Published in final edited form as: Org Lett. 2011 May 26;13(12):3222–3225. doi: 10.1021/ol2011242

Acetoxy Meldrum’s Acid: A Versatile Acyl Anion Equivalent in the Pd-Catalyzed Asymmetric Allylic Alkylation

Barry M Trost 1,*, Maksim Osipov 1, Philip S J Kaib 1, Mark T Sorum 1
PMCID: PMC3144701  NIHMSID: NIHMS299905  PMID: 21615099

Abstract

graphic file with name nihms299905u1.jpg

Acetoxy Meldrum’s acid can serve as a versatile acyl anion equivalent in the Pd-catalyzed asymmetric allylic alkylation. The reaction of this nucleophile with various meso and racemic electrophiles afforded alkylated products in high yields and enantiopurities. These enantioenriched products are versatile intermediates that can be further functionalized using nitrogen– and oxygen–centered nucleophiles, affording versatile scaffolds for the synthesis of nucleoside analogues. These scaffolds were used to complete formal syntheses of the anti-HIV drugs carbovir, abacavir, and the antibiotic aristeromycin.

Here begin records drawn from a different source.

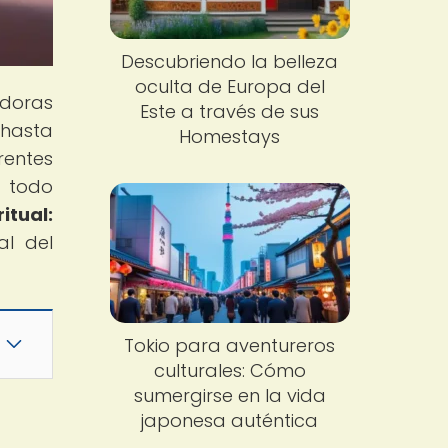
Descubriendo la belleza
oculta de Europa del
edoras
Este a través de sus
 hasta
Homestays
rentes
e todo
itual:
al del
Tokio para aventureros
culturales: Cómo
sumergirse en la vida
japonesa auténtica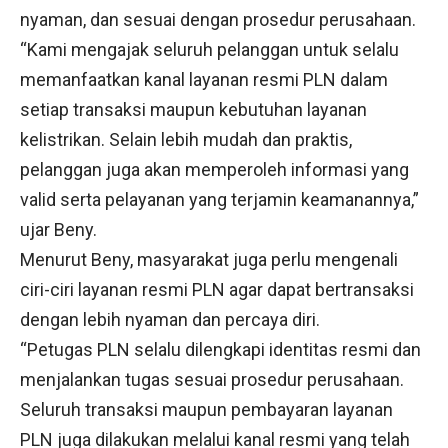
nyaman, dan sesuai dengan prosedur perusahaan.
“Kami mengajak seluruh pelanggan untuk selalu
memanfaatkan kanal layanan resmi PLN dalam
setiap transaksi maupun kebutuhan layanan
kelistrikan. Selain lebih mudah dan praktis,
pelanggan juga akan memperoleh informasi yang
valid serta pelayanan yang terjamin keamanannya,”
ujar Beny.
Menurut Beny, masyarakat juga perlu mengenali
ciri-ciri layanan resmi PLN agar dapat bertransaksi
dengan lebih nyaman dan percaya diri.
“Petugas PLN selalu dilengkapi identitas resmi dan
menjalankan tugas sesuai prosedur perusahaan.
Seluruh transaksi maupun pembayaran layanan
PLN juga dilakukan melalui kanal resmi yang telah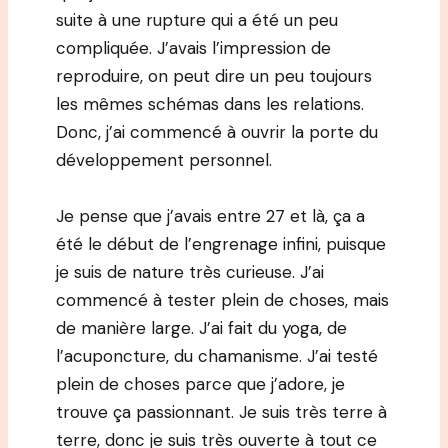
suite à une rupture qui a été un peu
compliquée. J’avais l’impression de
reproduire, on peut dire un peu toujours
les mêmes schémas dans les relations.
Donc, j’ai commencé à ouvrir la porte du
développement personnel.
Je pense que j’avais entre 27 et là, ça a
été le début de l’engrenage infini, puisque
je suis de nature très curieuse. J’ai
commencé à tester plein de choses, mais
de manière large. J’ai fait du yoga, de
l’acuponcture, du chamanisme. J’ai testé
plein de choses parce que j’adore, je
trouve ça passionnant. Je suis très terre à
terre, donc je suis très ouverte à tout ce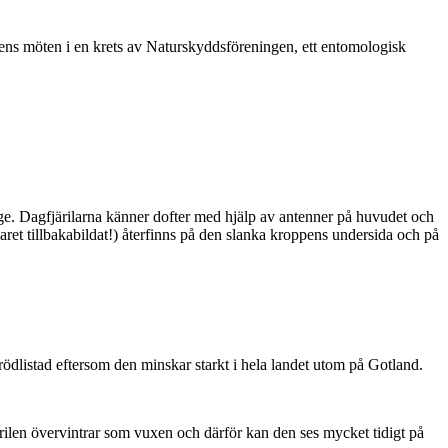
vårens möten i en krets av Naturskyddsföreningen, ett entomologisk
ge. Dagfjärilarna känner dofter med hjälp av antenner på huvudet och
ret tillbakabildat!) återfinns på den slanka kroppens undersida och på
är rödlistad eftersom den minskar starkt i hela landet utom på Gotland.
ärilen övervintrar som vuxen och därför kan den ses mycket tidigt på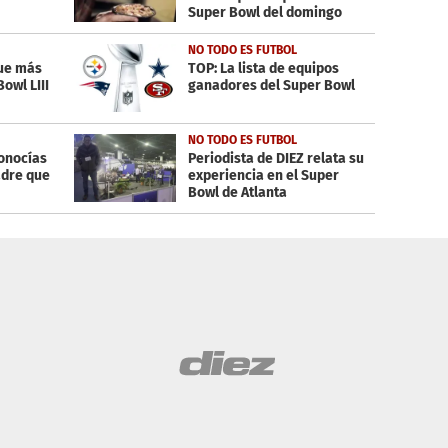
Super Bowl del domingo
NO TODO ES FUTBOL
que más
TOP: La lista de equipos
owl LIII
ganadores del Super Bowl
NO TODO ES FUTBOL
conocías
Periodista de DIEZ relata su
adre que
experiencia en el Super
Bowl de Atlanta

The high therapeutic value of nucleoside analogues in the treatment of viral infections including hepatitis, the herpes virus, and HIV is unquestionable.1 Nucleoside analogues inhibit viral replication by acting as non-specific chain terminators during DNA transcription. However, the high propensity for resistance caused by viral mutation necessitates the development of new nucleoside analogues.2 Current methods for the synthesis of furanose nucleoside analogues rely on carbohydrate precursors, which are only available as the D-enantiomer from natural sources.3 The use of highly oxygenated carbohydrate starting materials also requires the extensive use of protecting groups which reduces synthetic efficiency (Figure 1). Carbanucleosides, which contain a methylene group in place of the furanose oxygen, are synthesized using chiral pool strategies and enzymatic resolution, limiting access to both enantiomers.4

Figure 1.

Figure 1

Strategies to access nucleoside analogues

Recently, L-nucleosides have gained increased attention for their potent antiviral activity. These compounds frequently display lower toxicity, and higher activity due to their greater metabolic stability compared to D-nucleosides.5 Hence, the development of methods that provide ready access to both enantiomers of nucleoside analogues is desirable.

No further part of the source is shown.